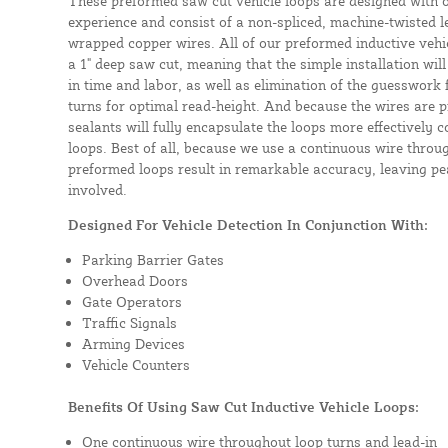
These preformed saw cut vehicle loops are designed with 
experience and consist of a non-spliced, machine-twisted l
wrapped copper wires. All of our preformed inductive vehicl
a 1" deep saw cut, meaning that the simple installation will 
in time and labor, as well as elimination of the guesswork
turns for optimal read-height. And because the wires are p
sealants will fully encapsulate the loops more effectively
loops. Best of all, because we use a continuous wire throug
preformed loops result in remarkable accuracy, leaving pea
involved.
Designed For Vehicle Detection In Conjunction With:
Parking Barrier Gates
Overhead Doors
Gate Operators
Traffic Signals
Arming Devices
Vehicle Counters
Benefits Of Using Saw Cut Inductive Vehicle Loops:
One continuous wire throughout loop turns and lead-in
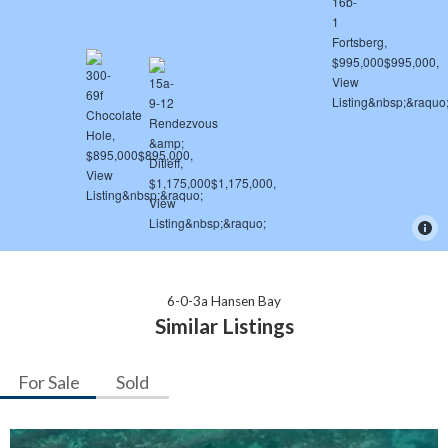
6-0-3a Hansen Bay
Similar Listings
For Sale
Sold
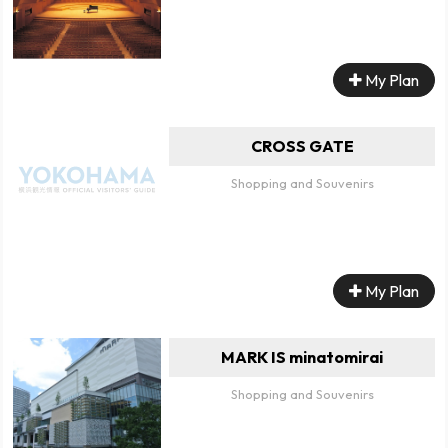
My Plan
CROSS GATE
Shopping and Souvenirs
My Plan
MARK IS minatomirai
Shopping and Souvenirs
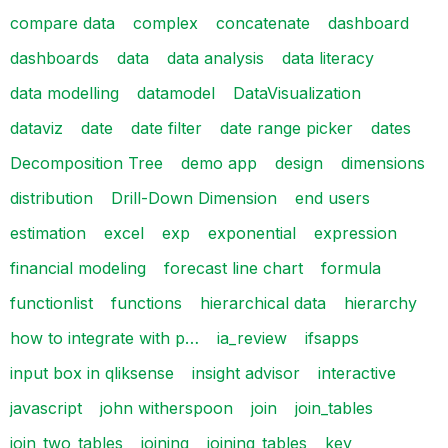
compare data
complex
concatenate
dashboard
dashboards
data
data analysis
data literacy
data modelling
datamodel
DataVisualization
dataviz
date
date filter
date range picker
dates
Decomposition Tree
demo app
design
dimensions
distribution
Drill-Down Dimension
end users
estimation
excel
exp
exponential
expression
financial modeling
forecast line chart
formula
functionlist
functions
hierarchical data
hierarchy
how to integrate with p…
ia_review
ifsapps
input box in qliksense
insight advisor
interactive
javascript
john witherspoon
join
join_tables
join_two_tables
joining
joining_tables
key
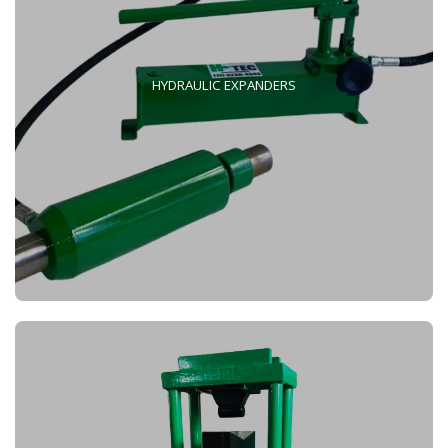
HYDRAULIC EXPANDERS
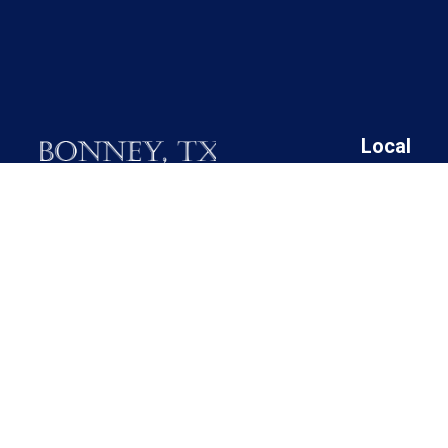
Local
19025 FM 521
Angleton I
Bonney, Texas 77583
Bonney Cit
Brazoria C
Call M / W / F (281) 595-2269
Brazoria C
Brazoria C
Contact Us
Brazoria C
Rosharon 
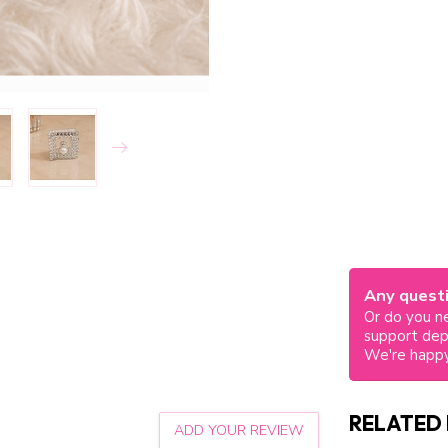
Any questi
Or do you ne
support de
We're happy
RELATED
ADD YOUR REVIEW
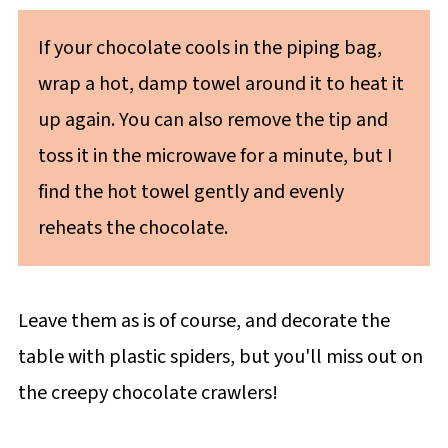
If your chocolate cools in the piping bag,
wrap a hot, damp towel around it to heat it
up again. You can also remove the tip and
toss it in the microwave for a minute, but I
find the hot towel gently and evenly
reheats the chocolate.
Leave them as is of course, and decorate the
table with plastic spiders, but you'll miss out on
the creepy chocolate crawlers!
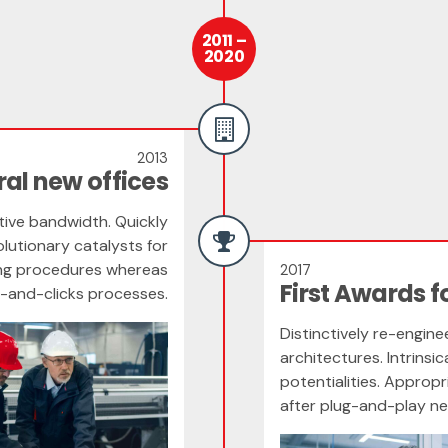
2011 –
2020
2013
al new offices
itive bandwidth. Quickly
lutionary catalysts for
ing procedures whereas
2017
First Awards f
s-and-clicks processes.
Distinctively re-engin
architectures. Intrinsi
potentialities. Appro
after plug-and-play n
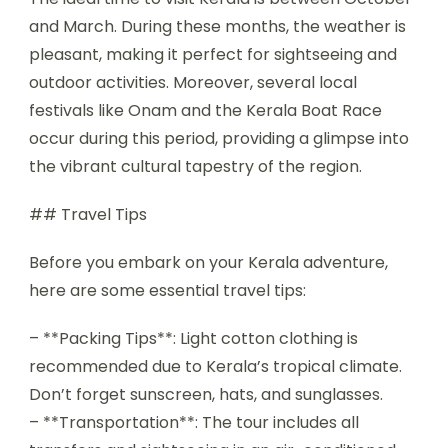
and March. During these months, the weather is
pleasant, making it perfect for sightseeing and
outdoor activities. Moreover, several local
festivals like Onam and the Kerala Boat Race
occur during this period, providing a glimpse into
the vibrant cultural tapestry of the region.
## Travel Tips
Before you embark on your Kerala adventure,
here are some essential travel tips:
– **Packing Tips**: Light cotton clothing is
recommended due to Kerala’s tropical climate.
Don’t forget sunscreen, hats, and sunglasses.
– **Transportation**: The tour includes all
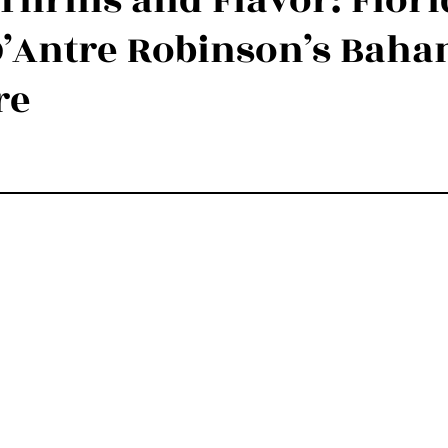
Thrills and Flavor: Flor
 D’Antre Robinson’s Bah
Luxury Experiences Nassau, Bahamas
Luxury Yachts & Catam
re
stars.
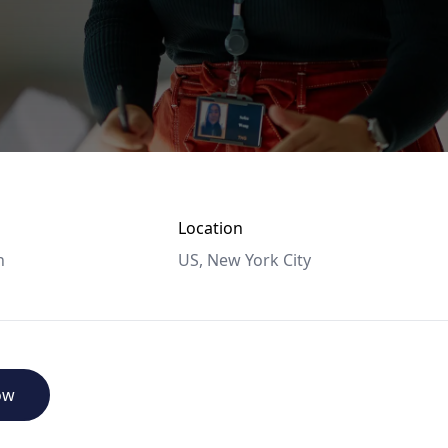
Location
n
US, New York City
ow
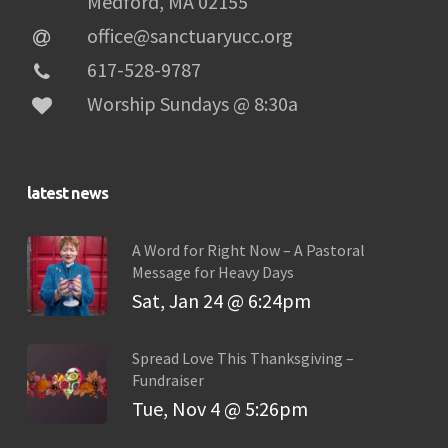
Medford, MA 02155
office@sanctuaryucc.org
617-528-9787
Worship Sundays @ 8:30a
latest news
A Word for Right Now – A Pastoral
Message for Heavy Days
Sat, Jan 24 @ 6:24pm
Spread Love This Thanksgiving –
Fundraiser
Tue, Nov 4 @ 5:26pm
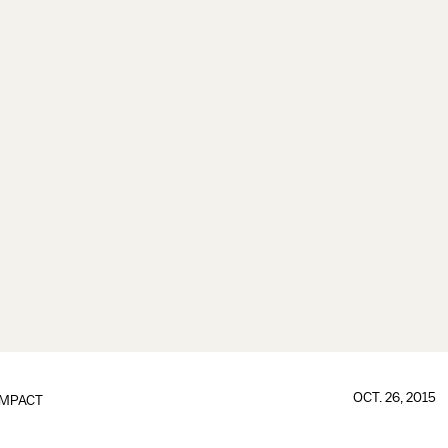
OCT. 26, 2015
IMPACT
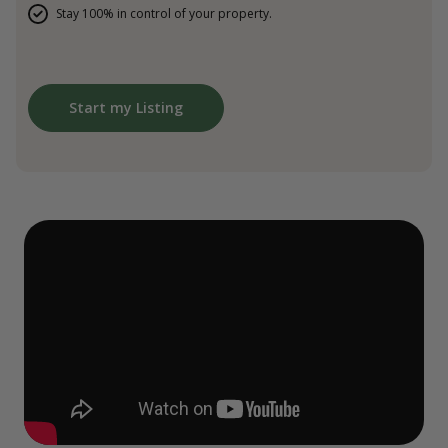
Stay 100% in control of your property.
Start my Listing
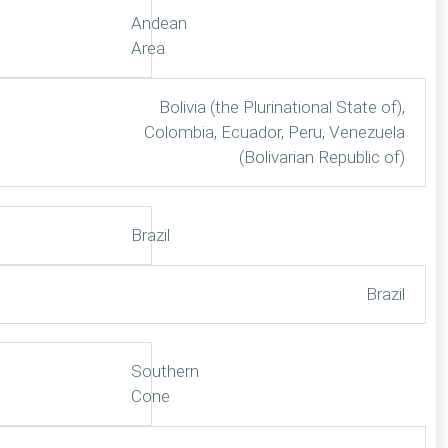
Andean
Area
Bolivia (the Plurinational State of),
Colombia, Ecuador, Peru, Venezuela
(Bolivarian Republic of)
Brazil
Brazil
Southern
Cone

● ● ● ● ● ● ●

**Problem to solve**. Reproduce exactly and only the lines from the "OCT. 26, 2015" line to the last line of the records above. Do not carry over any pictures.

**Finished task**.
OCT. 26, 2015
IMPACT
Stay 100% in control of your property.
Start my Listing
Andean
Area
Bolivia (the Plurinational State of),
Colombia, Ecuador, Peru, Venezuela
(Bolivarian Republic of)
Brazil
Brazil
Southern
Cone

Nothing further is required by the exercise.